# age limit



## lilacbunnykins (Mar 15, 2005)

Does anyone know if there is an age limit for adoption?we were thinking of fostering for a few yrs then going onto adoption,but we would be 43 by then and didnt know if this would be to old...


----------



## DennyS (Apr 19, 2005)

Hi there

The limit for adoption was 45, but I read that this has been changed and there is no age limit as such, but most local authorities like there to be no more than 45 years between the age of the child and their adoptive paterns.  Have a look at the goverment website, it is very good, and is www.baaf.org.uk.

Good luck.


----------



## KarenM (Jul 30, 2002)

Hi

Here's the official line from BAAF (British Association of Adoption and Fostering) www.baaf.org.uk

* Adopters must be 21 years of age or over. Although there is no upper age limit, many agencies would not usually expect there to be more than about a 45 year age gap between the child and their adoptive parents. However, any age gap will be considered in the context of the needs of the individual child. *

Hope this helps

Good luck
Karen x


----------



## superal (May 27, 2005)

Hi Lilacbunnykins

I'm glad you asked this question as all though we have adopted two I would love a third, greedy I know, I have one of each & love them to bits, I just feel if I had been able to conceive we would have had 3, does that make sense?

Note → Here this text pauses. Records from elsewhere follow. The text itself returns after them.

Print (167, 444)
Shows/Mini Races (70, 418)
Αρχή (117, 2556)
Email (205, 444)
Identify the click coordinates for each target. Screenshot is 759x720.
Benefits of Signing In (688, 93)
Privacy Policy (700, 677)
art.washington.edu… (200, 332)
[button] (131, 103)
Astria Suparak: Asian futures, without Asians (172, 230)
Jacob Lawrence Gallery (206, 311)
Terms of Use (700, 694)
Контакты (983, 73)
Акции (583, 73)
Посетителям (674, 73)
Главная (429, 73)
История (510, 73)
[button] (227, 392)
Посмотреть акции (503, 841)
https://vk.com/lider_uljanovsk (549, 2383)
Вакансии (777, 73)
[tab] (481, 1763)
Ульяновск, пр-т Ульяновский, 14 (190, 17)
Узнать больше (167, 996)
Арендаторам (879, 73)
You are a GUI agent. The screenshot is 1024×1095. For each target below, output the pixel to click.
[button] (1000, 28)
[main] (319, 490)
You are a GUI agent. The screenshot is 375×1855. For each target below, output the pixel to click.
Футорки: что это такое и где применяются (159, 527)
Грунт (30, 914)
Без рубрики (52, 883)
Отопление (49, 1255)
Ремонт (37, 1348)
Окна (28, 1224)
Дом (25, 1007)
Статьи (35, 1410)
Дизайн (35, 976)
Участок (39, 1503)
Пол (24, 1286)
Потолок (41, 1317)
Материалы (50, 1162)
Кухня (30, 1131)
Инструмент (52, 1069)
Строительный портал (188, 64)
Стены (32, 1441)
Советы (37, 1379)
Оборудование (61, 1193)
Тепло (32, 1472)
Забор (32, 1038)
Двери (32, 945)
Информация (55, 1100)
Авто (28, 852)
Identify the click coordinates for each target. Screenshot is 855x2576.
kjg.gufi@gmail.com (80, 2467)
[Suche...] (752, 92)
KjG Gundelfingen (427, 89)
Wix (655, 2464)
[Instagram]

We are 38 & 39 & I would dearly love to adopt again I just thought I was getting to old, so thankyou for asking this question & getting replies to it,

I've just got to convince DH this is for all of us not just me!

Superal


----------



## lilacbunnykins (Mar 15, 2005)

ahh ty for yr replies i will look into this...


----------



## Mummyof2 (Jul 31, 2003)

Hi, I am 45 and have been accepted for child age range 18 months to 3 years old with no problems.  My friend is 49 and has been accepted as well but for older children - 6-10 age range.  Depends what age group you have in mind I suspect.

All the best


----------



## cindyp (Apr 7, 2003)

Hi, my DH and I are almost 43 and we've been told we could go for another one if we want.  I think a lot will depend on what age you want and the type of adopters that your LA/Agency already have on their books.  

A word of warning though, you really don't have the same energy levels when you're older and a young toddler can take it out of you (and I'm speaking from experience).  Emotionally we want a second but are deliberating if we have the physical energy to manage it.   

If you're planning to foster that would probably give you a good idea of what you can manage.

Good luck
Cindy


----------